One of the major problems that US school kids face nowadays is Bullying! The national data resulted from a survey conducted by stopbullying.gov shows that 28% of U.S. students in grades 6 –12 experienced bullying & 20% of U.S. students in grades 9 –12 experienced bullying. Approximately 30% of young people admit to bullying others in surveys and 70.6% of young people say they have seen bullying in their schools.
Hence, we tried to figure out that if people know about bullying incidence taking place then why there is no appropriate action being taken against it? Counselors in school try to figure out constantly how to stop bullying and help the victim. The major issue with bullying case is that victim is too scared to talk about it to either counselor or parents. There is lack of proof and evidence which prevents any actions against the bullies.

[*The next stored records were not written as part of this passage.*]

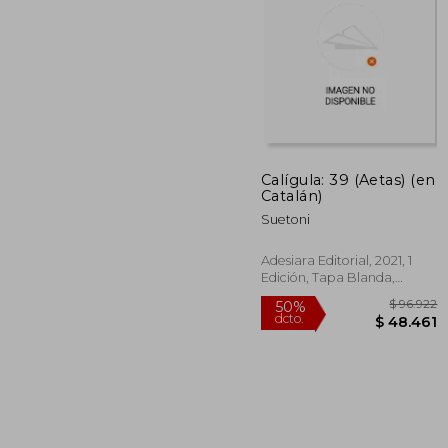
Calígula: 39 (Aetas) (en
Catalán)
$ 
50%
dcto.
$ 4
Suetoni
Adesiara Editorial, 2021, 1
Edición, Tapa Blanda,
Nuevo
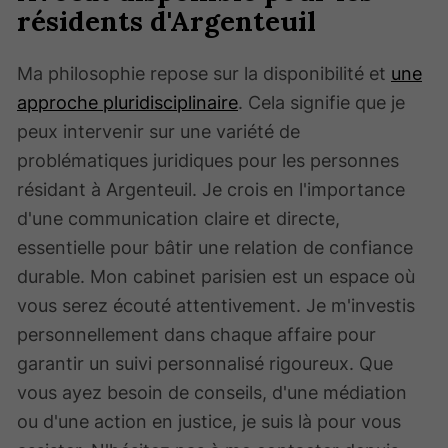
résidents d'Argenteuil
Ma philosophie repose sur la disponibilité et
une
approche pluridisciplinaire
. Cela signifie que je
peux intervenir sur une variété de
problématiques juridiques pour les personnes
résidant à Argenteuil. Je crois en l'importance
d'une communication claire et directe,
essentielle pour bâtir une relation de confiance
durable. Mon cabinet parisien est un espace où
vous serez écouté attentivement. Je m'investis
personnellement dans chaque affaire pour
garantir un suivi personnalisé rigoureux. Que
vous ayez besoin de conseils, d'une médiation
ou d'une action en justice, je suis là pour vous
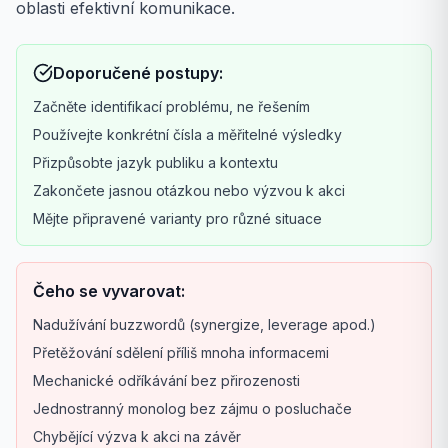
oblasti efektivní komunikace.
Doporučené postupy:
Začněte identifikací problému, ne řešením
Používejte konkrétní čísla a měřitelné výsledky
Přizpůsobte jazyk publiku a kontextu
Zakončete jasnou otázkou nebo výzvou k akci
Mějte připravené varianty pro různé situace
Čeho se vyvarovat:
Nadužívání buzzwordů (synergize, leverage apod.)
Přetěžování sdělení příliš mnoha informacemi
Mechanické odříkávání bez přirozenosti
Jednostranný monolog bez zájmu o posluchače
Chybějící výzva k akci na závěr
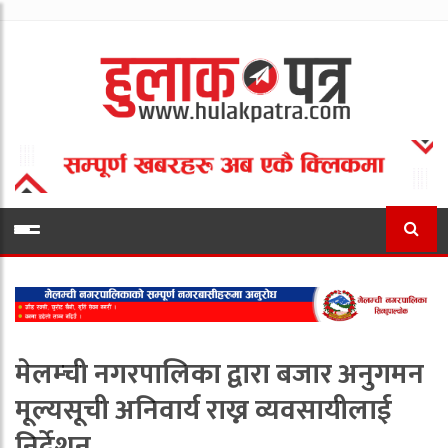
मेलम्ची नगरपालिका द्वारा बजार अनुगमन
मूल्यसूची अनिवार्य राख्न व्यवसायीलाई
निर्देशन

Thus, we decided to make a hardware network system that detects such incidences and show who is bully and who is victim to the people who should know like counselors, headmasters, principals etc. It's a voice recognition system and tries to prevent bullying keeping in mind that we still need to follow privacy regulations which is the reason why video recording and camera surveillance need prior approval before installation.
What it does
It's a voice recognition system which detects the voice in a given environment. It determines if the conversation between two individuals is toxic. Once enough toxicity is discovered, it runs the data on backend and reveals the information such as the name of bully, the victim, the location where the incidence occurred etc. The data is visualized on a website and only counselors and authorities have access to see the information. The data visualization will help them see the severity and toxicity of the incidence and will compel them to take necessary actions before it escalates.
How we built it
We used Qualcomm's Dragonboard snapdragon 410C board as a hardware system. There is a mic installed which detects and record the voice. The recorded voice then is ran in the backend which is a python based program. Using the Google Voice recognition and the recorded data of subjects, it detects the important tags like who is bully, victim and place. The data in a JSON format is then provided to the display website where the visualization helps the spectator to analyze the situation and take appropriate action.
Challenges we ran into
The dragonboard didn't had any microphone port so it was quite difficult to install drivers. The dragonboard does not have enough graphical interface support and has network connectivity issues. Although we were able to create a working system but it was quite difficult to reach there.
Accomplishments that we're proud of
In 24 hours getting familiar with new hardware. Signal processing. Creating a website. Making a hack for social good.
What we learned
We learned about the grave situation students face in schools. How it impacts both their personal and professional development. We learned that first step to stop bullying is recognizing that it is happening!
What's next for The Bullinator
We will keep working on this project and try to make it effiecient and easy to install in schools so that the bullying and hazing cases are reduced and counselors have enough data set to come up with a permanent solution for this major problem in schools.